HK: The days where you had to be wearing ethnic clothes and be a bit of a hippy to know about Fairtrade are long gone. All different types, ages, genders and style of people now know about or choose or ask about Fairtrade. Fairtrade is no longer niche. As [Fairtrade chief executive] Harriet Lamb said at the 2011 Fairtrade conference – back then more than three out of 10 people were buying Fairtrade products and apparently if three out of 10 people or more push out their bins to be emptied on a random wrong day along a street, we all follow with putting out our bins thinking this must be something we have missed. So more than three out of 10 is thus proved as normal and not niche any longer.

PJ: As a jewellery company with a team of workshop staff, have you noted any issues with the Fairtrade Fairmined supply chain issues?
HK: We Fairtrade licence holders continue to have a close connection with the Fairtrade foundation (for example consulting about potential changes to the Fairtrade standard). I know they are doing all they are able to at the moment and have a huge respect for the work they do. I know then and all of us are looking forward to the future of more Fairtrade products being available. I am also looking forward to a time where I hope the cost price of a gemstone won’t be included with the Fairtrade licence fee calculation as this makes the price off-putting for people who are choosing larger more costly stones.

PJ: What do you think needs to happen in the UK, or globally, to increase demand and awareness of Fairtrade and ethical practises when it comes to precious metals?
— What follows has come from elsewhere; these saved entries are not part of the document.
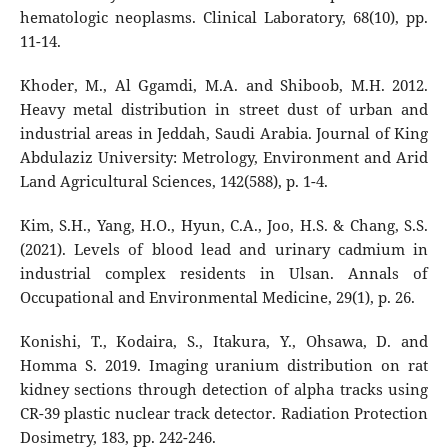
hematologic neoplasms. Clinical Laboratory, 68(10), pp.
11-14.
Khoder, M., Al Ggamdi, M.A. and Shiboob, M.H. 2012.
Heavy metal distribution in street dust of urban and
industrial areas in Jeddah, Saudi Arabia. Journal of King
Abdulaziz University: Metrology, Environment and Arid
Land Agricultural Sciences, 142(588), p. 1-4.
Kim, S.H., Yang, H.O., Hyun, C.A., Joo, H.S. & Chang, S.S.
(2021). Levels of blood lead and urinary cadmium in
industrial complex residents in Ulsan. Annals of
Occupational and Environmental Medicine, 29(1), p. 26.
Konishi, T., Kodaira, S., Itakura, Y., Ohsawa, D. and
Homma S. 2019. Imaging uranium distribution on rat
kidney sections through detection of alpha tracks using
CR-39 plastic nuclear track detector. Radiation Protection
Dosimetry, 183, pp. 242-246.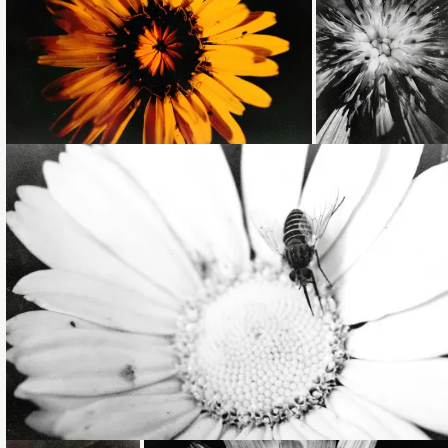
Loading...
Loading...
Loading...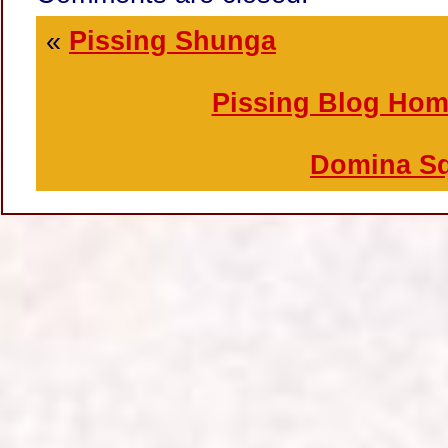
«
Pissing Shunga
Pissing Blog Ho
Domina Sq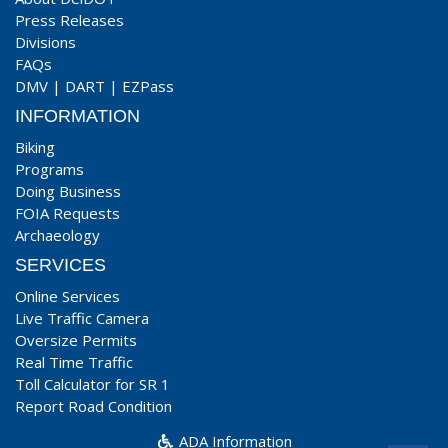
Press Releases
Divisions
FAQs
DMV
|
DART
|
EZPass
INFORMATION
Biking
Programs
Doing Business
FOIA Requests
Archaeology
SERVICES
Online Services
Live Traffic Camera
Oversize Permits
Real Time Traffic
Toll Calculator for SR 1
Report Road Condition
ADA Information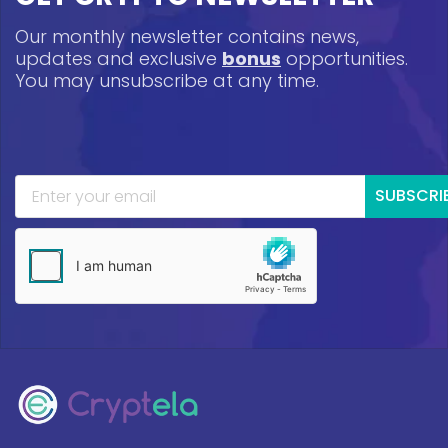
Our monthly newsletter contains news,
updates and exclusive
bonus
opportunities.
You may unsubscribe at any time.
SUBSCRI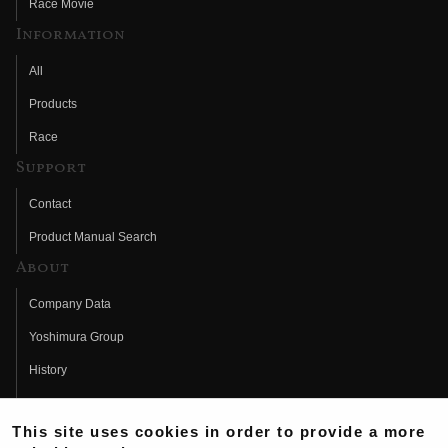
Race Movie
Information
All
Products
Race
Support
Contact
Product Manual Search
About
Company Data
Yoshimura Group
History
Fujio Yoshimura
This site uses cookies in order to provide a more
Hideo Yoshimura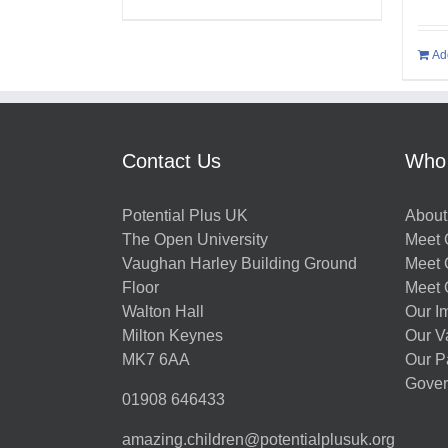
Ad
Contact Us
Who
Potential Plus UK
About
The Open University
Meet O
Vaughan Harley Building Ground
Meet 
Floor
Meet 
Walton Hall
Our I
Milton Keynes
Our V
MK7 6AA
Our P
Gover
01908 646433
amazing.children@potentialplusuk.org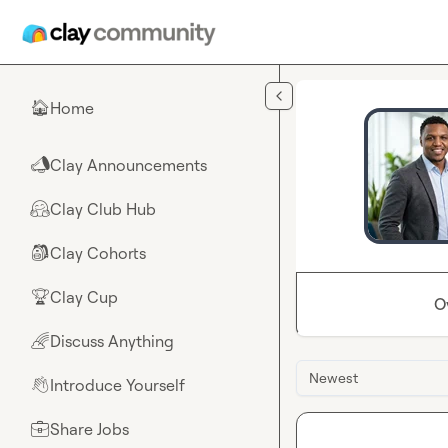
Skip to main content
Home
🏠
Clay Announcements
📣
Clay Club Hub
🤗
Clay Cohorts
🎒
Clay Cup
🏆
O
Discuss Anything
🌈
Newest
Introduce Yourself
👋
Share Jobs
💼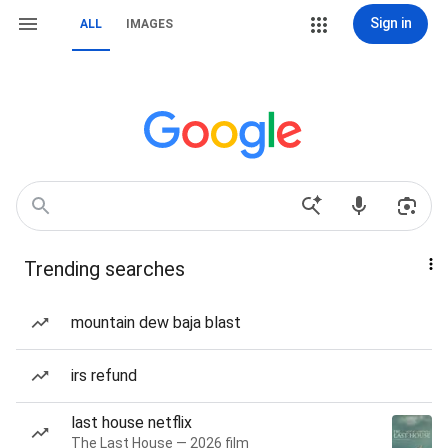
Sign in
ALL
IMAGES
Trending searches
mountain dew baja blast
irs refund
last house netflix
The Last House — 2026 film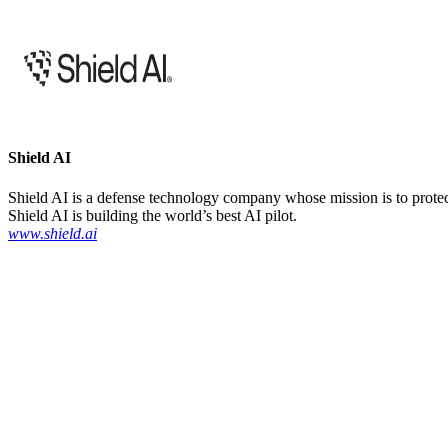
Shield AI
Shield AI is a defense technology company whose mission is to protect 
Shield AI is building the world’s best AI pilot.
www.shield.ai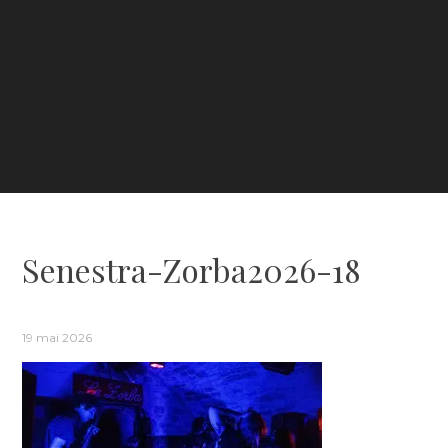
Senestra-Zorba2026-18
19 mai 2026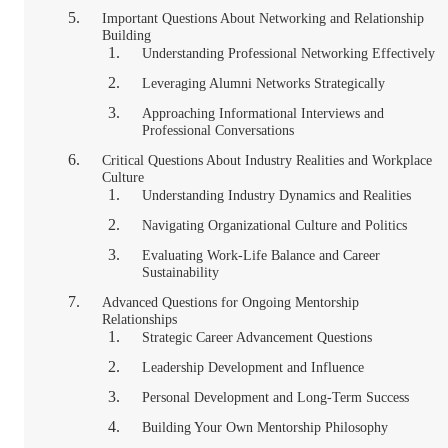
Important Questions About Networking and Relationship
Building
Understanding Professional Networking Effectively
Leveraging Alumni Networks Strategically
Approaching Informational Interviews and
Professional Conversations
Critical Questions About Industry Realities and Workplace
Culture
Understanding Industry Dynamics and Realities
Navigating Organizational Culture and Politics
Evaluating Work-Life Balance and Career
Sustainability
Advanced Questions for Ongoing Mentorship
Relationships
Strategic Career Advancement Questions
Leadership Development and Influence
Personal Development and Long-Term Success
Building Your Own Mentorship Philosophy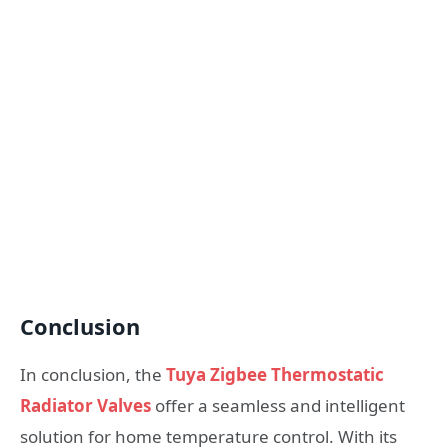
Conclusion
In conclusion, the
Tuya Zigbee Thermostatic
Radiator Valves
offer a seamless and intelligent
solution for home temperature control. With its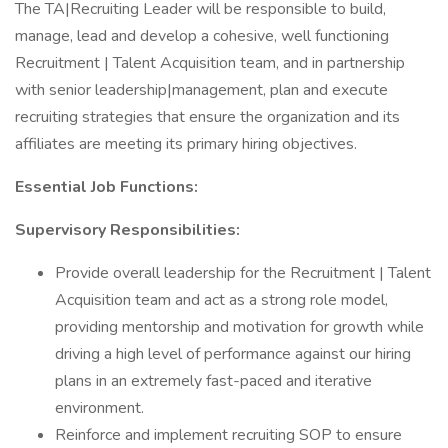
The TA|Recruiting Leader will be responsible to build,
manage, lead and develop a cohesive, well functioning
Recruitment | Talent Acquisition team, and in partnership
with senior leadership|management, plan and execute
recruiting strategies that ensure the organization and its
affiliates are meeting its primary hiring objectives.
Essential Job Functions:
Supervisory Responsibilities:
Provide overall leadership for the Recruitment | Talent
Acquisition team and act as a strong role model,
providing mentorship and motivation for growth while
driving a high level of performance against our hiring
plans in an extremely fast-paced and iterative
environment.
Reinforce and implement recruiting SOP to ensure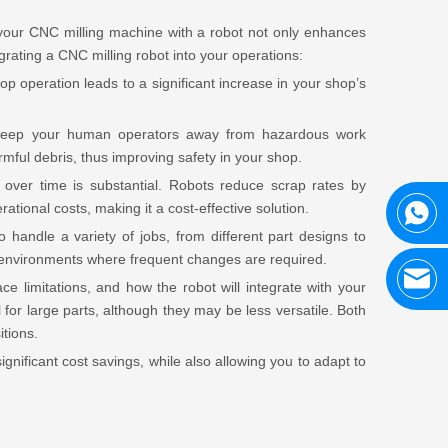
your CNC milling machine with a robot not only enhances
egrating a CNC milling robot into your operations:
p operation leads to a significant increase in your shop’s
n keep your human operators away from hazardous work
ful debris, thus improving safety in your shop.
 over time is substantial. Robots reduce scrap rates by
ational costs, making it a cost-effective solution.
 handle a variety of jobs, from different part designs to
ix environments where frequent changes are required.
e limitations, and how the robot will integrate with your
 for large parts, although they may be less versatile. Both
tions.
gnificant cost savings, while also allowing you to adapt to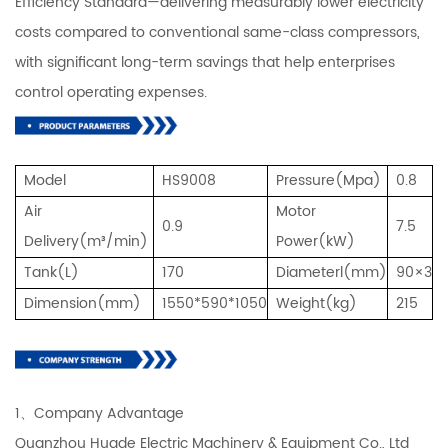
Efficiency Standard—delivering measurably lower electricity
costs compared to conventional same-class compressors,
with significant long-term savings that help enterprises
control operating expenses.
Model
HS9008
Pressure(Mpa)
0.8
Air
Motor
0.9
7.5
Delivery(m³/min)
Power(kW)
Tank(L)
170
Diameterl(mm)
90×3
Dimension(mm)
1550*590*1050
Weight(kg)
215
1、Company Advantage
Quanzhou Huade Electric Machinery & Equipment Co., Ltd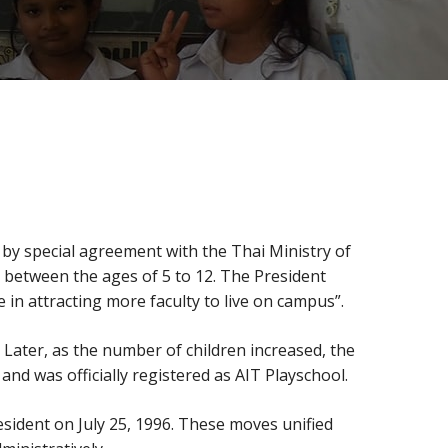
by special agreement with the Thai Ministry of
n between the ages of 5 to 12. The President
 in attracting more faculty to live on campus”.
 Later, as the number of children increased, the
nd was officially registered as AIT Playschool.
ident on July 25, 1996. These moves unified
HK: I’d like to see more media coverage outside the jewellery press about Fairtrade gold specifically. It is still a young Fairtrade product but quite a few UK consumers still don’t know it is available including ones who are very interested when they do hear about it. Also even though the UK strongly leads the way in the understanding of the concept of Fairtrade and the logo, still there are many people who don’t fully understand quite why they should be buying Fairtrade products – that it isn’t just about a fair price for farmers or minders, but also about money for their communities. And, very importantly, about sustainability of our way of life over here in the West.